WASHINGTON—The human body has strong immune defenses against cells of foreign species. For example, cells that produce a sugar known as galactose-alpha(1,3)galactose, found in many mammalian species but not in humans, trigger a hyperacute response in humans that destroys the great majority of the interloper cells. Cancer cells, however, which also contain many molecules not found in normal cells, nonetheless often elude the immune system’s defenses.
A single enzyme—alpha(1,3)galacto-syltransferase or alpha-GT—creates the foreign sugar. Now, researchers at the Stoddard Cancer Research Institute, Methodist & Lutheran Health System, Des Moines, are trying to exploit the natural immunity of the human to the nonhuman enzyme and turn the immune system that attacks foreign species cells against human breast cancer cells.
Charles J. Link, Jr., MD, director of the Institute, reported the work at the Susan G. Komen Breast Cancer Foundation 5th Annual Conference on Innovations in Quality Care.
Getting that foreign enzyme into human breast cancer tissues would produce the sugar, causing the immune system to perceive the breast cancer cells as foreign and destroy them, Dr. Link explained.
In effect, breast cancer cells infected with the foreign enzyme and introduced into a patient would act as a vaccine against the individual’s own breast cancer cells.

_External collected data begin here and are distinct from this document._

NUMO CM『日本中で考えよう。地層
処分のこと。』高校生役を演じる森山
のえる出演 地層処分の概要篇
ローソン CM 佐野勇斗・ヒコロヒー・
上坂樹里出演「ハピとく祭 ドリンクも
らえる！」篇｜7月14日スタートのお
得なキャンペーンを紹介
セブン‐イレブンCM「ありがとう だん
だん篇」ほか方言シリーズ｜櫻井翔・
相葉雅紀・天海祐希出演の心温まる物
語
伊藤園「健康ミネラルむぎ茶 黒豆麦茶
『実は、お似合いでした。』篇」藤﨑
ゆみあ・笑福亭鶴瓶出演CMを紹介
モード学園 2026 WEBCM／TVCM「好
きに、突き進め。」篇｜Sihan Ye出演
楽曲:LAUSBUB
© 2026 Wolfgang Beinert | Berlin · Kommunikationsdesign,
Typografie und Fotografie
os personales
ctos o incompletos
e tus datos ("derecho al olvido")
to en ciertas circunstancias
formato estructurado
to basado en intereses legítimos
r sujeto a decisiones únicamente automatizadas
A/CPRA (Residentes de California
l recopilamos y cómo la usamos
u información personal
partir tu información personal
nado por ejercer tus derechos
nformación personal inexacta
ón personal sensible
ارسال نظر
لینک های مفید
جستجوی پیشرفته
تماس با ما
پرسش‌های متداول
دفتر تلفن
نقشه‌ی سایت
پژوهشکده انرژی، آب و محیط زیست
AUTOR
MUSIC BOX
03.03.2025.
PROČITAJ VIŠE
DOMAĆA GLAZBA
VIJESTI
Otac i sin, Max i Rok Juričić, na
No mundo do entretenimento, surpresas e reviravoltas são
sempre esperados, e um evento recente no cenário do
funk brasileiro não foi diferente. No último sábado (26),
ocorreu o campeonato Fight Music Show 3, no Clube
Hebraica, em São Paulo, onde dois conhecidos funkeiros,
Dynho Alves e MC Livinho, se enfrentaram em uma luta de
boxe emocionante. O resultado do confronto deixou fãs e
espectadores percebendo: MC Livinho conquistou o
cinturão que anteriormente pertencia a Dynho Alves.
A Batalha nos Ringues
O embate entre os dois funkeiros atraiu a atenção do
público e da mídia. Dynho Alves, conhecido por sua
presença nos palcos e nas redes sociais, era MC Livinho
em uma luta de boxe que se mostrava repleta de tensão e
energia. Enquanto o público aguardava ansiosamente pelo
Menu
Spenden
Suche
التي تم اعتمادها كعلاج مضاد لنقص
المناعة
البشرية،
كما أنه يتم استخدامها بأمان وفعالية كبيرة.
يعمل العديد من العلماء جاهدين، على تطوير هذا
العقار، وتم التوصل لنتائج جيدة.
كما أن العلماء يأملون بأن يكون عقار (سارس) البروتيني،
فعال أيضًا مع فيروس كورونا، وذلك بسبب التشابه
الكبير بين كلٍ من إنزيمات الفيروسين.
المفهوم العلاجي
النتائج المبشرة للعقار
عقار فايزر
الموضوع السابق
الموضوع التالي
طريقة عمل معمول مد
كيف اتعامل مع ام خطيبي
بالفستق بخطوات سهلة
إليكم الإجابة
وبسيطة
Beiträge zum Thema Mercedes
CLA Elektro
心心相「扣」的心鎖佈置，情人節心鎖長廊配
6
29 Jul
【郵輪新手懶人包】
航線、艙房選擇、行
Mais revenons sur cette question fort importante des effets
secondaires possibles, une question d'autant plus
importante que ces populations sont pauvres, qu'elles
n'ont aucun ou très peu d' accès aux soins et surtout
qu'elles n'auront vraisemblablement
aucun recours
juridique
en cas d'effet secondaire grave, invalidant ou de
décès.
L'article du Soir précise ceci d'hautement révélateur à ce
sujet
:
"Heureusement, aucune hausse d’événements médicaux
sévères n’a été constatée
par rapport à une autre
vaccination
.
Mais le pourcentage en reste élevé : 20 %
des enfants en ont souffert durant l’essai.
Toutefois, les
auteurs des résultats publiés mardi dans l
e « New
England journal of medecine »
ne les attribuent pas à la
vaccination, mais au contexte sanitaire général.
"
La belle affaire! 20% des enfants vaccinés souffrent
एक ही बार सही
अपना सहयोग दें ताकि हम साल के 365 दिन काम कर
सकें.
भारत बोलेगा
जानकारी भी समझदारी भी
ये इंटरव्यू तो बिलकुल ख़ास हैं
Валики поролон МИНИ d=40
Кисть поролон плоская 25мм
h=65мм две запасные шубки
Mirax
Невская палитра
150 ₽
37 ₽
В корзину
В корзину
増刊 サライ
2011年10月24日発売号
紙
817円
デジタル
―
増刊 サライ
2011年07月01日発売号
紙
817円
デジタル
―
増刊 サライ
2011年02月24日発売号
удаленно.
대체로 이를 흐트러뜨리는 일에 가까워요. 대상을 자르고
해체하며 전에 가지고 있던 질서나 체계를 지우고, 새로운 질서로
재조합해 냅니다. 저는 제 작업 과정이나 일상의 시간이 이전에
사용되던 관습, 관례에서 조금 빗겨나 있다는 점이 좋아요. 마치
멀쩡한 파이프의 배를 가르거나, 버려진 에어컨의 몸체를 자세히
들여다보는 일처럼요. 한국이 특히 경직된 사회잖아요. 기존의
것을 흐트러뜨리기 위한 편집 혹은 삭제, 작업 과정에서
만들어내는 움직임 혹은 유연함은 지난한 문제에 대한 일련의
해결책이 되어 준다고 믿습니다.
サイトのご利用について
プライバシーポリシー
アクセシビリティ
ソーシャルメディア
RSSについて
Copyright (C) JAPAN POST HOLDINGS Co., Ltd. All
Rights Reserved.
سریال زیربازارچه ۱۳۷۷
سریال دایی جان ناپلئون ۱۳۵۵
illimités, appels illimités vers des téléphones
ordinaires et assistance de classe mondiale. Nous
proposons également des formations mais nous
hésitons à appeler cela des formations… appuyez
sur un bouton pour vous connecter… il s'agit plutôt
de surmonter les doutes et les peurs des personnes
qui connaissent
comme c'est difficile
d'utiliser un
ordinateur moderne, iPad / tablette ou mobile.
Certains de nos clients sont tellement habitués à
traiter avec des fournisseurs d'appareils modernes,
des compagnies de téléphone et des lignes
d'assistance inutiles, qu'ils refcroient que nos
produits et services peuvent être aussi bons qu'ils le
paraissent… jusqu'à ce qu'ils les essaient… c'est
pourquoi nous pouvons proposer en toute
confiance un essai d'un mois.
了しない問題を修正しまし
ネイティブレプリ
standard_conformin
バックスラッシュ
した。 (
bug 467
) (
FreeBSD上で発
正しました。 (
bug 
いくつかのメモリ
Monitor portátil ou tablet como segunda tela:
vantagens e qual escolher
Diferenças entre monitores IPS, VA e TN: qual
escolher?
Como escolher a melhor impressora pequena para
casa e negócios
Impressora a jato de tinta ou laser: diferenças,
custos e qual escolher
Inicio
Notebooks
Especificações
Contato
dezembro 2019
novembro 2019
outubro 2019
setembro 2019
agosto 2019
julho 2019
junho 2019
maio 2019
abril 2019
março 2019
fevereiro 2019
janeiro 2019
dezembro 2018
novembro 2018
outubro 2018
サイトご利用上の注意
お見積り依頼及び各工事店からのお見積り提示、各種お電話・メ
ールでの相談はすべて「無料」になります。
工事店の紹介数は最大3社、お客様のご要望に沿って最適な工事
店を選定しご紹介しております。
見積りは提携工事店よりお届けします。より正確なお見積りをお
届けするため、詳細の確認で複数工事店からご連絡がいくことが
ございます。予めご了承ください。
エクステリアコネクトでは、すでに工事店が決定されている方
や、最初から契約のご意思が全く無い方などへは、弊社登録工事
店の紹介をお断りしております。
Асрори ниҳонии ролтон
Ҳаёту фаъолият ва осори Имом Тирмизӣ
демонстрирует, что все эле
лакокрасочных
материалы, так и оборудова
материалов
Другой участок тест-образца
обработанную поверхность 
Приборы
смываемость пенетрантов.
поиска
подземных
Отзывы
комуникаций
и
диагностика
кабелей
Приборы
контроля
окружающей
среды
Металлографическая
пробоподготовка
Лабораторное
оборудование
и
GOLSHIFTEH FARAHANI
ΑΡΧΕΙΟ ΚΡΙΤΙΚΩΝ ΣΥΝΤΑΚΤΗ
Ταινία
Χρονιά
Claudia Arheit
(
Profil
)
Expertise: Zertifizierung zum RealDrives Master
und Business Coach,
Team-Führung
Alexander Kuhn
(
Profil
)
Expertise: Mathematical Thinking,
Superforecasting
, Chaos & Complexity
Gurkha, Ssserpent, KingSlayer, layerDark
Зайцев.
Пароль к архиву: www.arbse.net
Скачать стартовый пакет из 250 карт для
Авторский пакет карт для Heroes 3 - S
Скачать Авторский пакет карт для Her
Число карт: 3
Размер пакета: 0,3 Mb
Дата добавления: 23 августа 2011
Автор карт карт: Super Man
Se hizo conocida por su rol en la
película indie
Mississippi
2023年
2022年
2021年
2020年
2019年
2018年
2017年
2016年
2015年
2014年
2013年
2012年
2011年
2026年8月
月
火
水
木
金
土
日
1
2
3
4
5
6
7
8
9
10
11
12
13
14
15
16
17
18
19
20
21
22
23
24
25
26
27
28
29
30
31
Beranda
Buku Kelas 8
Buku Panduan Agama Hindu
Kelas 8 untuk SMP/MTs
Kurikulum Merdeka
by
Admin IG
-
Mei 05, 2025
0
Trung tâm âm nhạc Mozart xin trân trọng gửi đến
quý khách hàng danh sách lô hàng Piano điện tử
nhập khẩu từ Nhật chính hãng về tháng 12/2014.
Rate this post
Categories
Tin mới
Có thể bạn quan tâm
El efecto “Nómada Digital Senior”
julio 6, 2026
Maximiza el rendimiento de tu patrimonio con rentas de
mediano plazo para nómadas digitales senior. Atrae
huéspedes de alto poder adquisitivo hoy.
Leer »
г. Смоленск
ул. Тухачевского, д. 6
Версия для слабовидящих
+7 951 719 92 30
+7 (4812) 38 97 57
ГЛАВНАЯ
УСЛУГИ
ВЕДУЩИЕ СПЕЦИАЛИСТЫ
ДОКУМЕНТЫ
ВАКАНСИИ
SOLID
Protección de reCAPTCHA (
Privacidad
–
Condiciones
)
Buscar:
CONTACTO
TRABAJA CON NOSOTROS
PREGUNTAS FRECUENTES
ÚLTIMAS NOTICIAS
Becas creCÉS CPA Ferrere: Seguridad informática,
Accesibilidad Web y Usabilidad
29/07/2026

Tests on a mouse model have thus far proved the theoretical principle, Dr. Link said, and data are being gathered with an eye toward undertaking human trials. To that end, the alpha-GT gene has been cloned into an artificial herpesvirus that has a high propensity for infecting breast cells.
In the animal studies, breast cancer was induced both in knockout mice lacking alpha-GT and in normal mice. The gene was then inserted into the knockout mice.The virus-borne alpha-GT infection afforded the knockout mice "complete protection" from breast cancer cells, Dr. Link said, whereas every one of the normal controls had died of the cancer within 17 days.